THE TASK:
Every line of the entries below that mentions "memiliki" is to be copied out.

SOURCE DATA:
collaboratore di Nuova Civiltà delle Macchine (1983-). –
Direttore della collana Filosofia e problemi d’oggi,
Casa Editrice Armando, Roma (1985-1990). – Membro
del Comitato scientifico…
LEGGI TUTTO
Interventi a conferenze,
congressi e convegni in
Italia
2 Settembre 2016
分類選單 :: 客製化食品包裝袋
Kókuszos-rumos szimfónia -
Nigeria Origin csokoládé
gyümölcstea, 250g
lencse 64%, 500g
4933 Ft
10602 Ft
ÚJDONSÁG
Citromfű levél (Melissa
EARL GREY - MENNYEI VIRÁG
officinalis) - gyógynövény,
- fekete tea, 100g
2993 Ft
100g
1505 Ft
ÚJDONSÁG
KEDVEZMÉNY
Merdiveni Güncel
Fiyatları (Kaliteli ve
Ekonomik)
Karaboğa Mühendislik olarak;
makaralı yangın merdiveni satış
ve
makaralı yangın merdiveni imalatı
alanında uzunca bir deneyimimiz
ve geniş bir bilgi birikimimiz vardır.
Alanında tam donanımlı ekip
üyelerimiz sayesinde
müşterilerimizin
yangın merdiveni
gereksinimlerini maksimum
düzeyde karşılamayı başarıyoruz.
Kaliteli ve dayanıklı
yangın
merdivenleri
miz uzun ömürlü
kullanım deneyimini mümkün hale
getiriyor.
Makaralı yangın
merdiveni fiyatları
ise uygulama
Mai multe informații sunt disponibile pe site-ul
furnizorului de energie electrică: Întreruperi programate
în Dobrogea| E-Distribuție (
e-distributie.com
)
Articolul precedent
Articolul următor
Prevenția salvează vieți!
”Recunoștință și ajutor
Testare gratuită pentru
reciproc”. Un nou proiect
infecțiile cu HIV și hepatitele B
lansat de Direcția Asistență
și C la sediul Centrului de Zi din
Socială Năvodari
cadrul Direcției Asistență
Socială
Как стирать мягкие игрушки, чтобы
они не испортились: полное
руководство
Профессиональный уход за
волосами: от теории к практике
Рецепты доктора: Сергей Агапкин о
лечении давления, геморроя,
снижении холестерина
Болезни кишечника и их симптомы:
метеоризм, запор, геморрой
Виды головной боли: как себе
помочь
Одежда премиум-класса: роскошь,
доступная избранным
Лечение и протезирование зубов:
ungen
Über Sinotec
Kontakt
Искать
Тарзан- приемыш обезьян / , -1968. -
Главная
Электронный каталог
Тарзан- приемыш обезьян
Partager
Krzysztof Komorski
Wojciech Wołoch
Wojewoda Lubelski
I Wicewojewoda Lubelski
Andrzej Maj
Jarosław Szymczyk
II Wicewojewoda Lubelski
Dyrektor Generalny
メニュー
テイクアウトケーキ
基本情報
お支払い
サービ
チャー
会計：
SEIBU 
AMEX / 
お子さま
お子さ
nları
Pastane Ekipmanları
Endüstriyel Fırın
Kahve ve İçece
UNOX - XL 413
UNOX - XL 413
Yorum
==
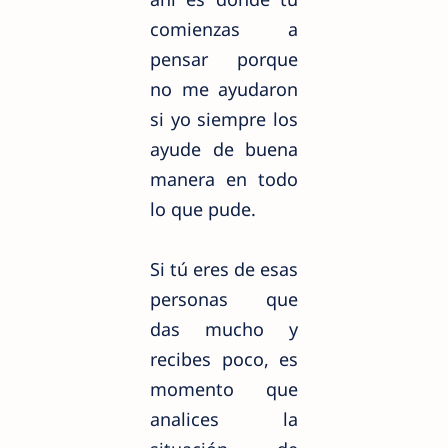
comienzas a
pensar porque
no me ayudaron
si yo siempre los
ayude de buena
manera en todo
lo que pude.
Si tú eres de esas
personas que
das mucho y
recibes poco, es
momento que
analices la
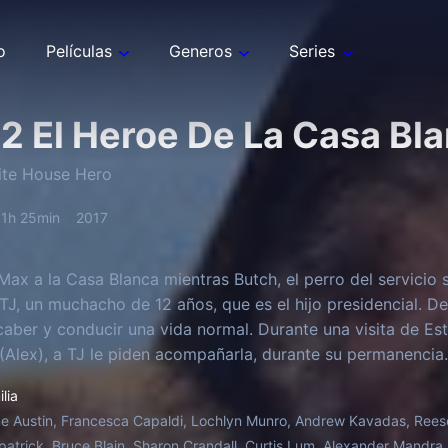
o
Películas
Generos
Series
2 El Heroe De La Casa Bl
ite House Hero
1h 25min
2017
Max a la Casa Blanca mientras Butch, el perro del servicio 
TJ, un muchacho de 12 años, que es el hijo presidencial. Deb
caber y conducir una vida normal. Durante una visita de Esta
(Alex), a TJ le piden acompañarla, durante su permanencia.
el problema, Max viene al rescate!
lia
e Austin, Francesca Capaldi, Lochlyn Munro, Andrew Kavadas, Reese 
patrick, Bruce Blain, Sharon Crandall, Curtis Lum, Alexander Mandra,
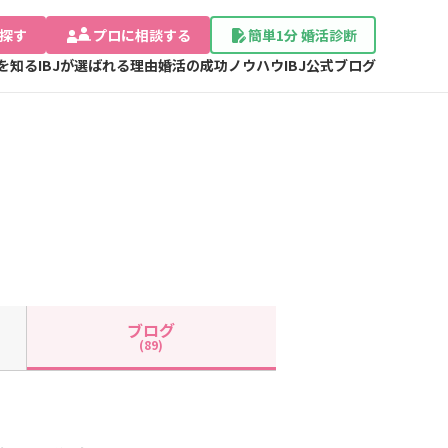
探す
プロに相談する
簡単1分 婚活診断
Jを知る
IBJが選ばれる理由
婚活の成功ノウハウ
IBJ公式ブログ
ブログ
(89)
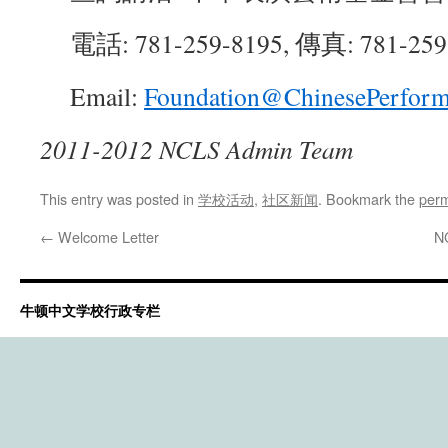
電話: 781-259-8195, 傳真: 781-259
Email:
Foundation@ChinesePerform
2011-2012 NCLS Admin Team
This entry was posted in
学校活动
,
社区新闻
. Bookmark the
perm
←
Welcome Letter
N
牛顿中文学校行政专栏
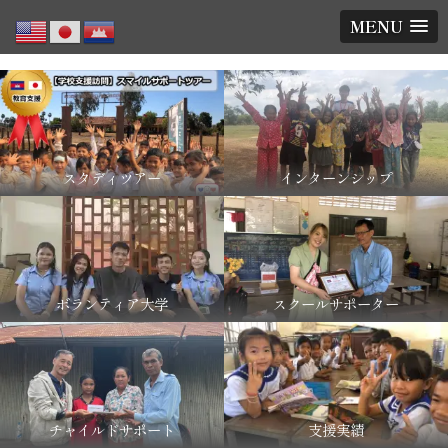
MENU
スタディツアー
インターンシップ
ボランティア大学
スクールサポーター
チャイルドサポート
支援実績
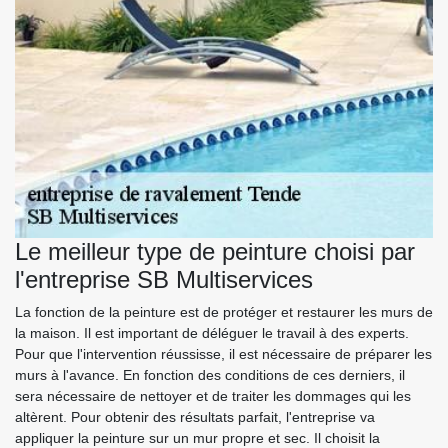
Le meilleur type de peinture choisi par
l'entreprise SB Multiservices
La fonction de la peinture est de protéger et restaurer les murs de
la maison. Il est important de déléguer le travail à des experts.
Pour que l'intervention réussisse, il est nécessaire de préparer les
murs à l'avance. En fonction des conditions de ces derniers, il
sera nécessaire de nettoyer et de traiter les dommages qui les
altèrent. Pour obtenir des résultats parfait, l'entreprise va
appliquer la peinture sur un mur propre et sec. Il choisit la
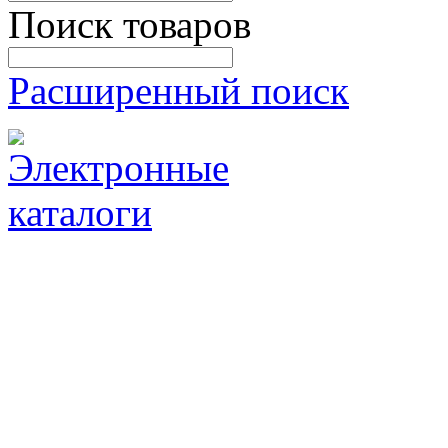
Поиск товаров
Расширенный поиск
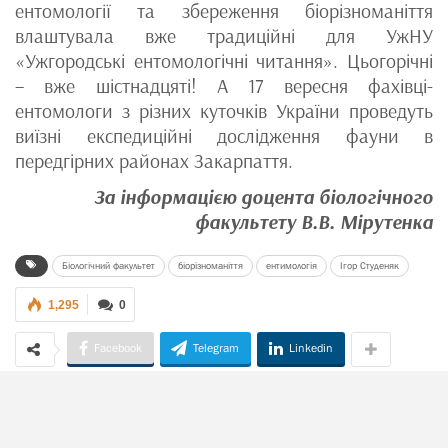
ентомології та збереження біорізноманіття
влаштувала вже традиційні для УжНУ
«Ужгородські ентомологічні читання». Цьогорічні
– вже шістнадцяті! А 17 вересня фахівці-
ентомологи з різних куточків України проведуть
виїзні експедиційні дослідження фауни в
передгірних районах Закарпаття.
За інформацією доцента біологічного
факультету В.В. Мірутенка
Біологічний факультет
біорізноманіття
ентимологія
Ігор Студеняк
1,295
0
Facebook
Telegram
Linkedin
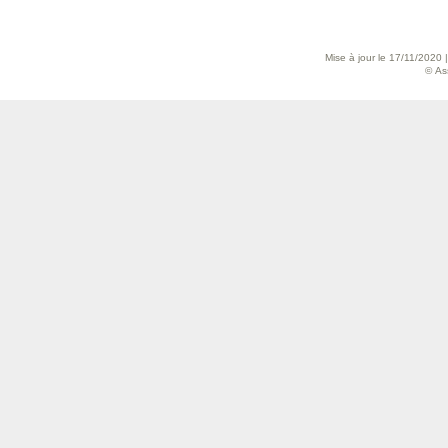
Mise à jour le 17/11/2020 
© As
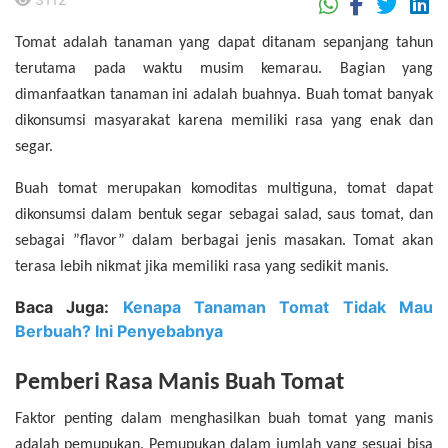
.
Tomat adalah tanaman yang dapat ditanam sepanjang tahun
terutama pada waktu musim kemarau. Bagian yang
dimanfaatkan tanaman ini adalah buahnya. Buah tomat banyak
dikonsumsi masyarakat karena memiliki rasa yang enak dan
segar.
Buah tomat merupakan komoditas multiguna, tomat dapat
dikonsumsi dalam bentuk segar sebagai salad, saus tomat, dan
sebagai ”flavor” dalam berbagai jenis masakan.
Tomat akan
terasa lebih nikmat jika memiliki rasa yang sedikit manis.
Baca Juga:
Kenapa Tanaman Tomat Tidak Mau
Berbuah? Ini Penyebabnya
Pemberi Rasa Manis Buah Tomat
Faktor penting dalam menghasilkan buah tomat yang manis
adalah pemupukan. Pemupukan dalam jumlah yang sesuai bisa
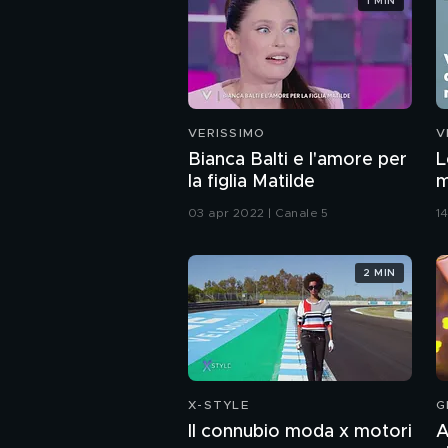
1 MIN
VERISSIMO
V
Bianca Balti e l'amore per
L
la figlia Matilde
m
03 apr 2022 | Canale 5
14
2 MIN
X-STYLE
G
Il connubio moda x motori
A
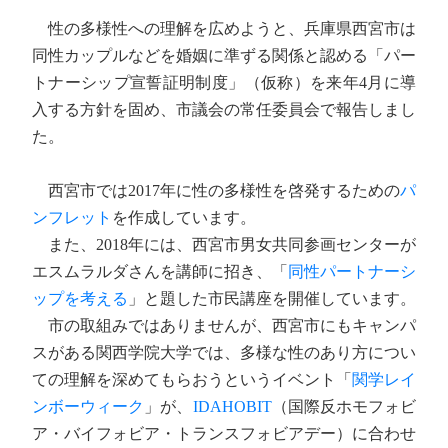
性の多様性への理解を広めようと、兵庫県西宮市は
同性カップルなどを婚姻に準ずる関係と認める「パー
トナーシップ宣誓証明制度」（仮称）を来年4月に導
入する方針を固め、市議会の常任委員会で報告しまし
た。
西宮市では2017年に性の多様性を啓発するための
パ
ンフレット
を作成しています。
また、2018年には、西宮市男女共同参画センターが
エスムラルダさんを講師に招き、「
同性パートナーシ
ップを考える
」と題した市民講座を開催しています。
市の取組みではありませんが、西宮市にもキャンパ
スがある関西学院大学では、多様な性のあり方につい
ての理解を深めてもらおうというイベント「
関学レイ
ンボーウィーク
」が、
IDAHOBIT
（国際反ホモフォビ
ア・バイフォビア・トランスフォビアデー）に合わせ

SOLUTION TO THIS PROBLEM:
dikonsumsi masyarakat karena memiliki rasa yang enak dan
terasa lebih nikmat jika memiliki rasa yang sedikit manis.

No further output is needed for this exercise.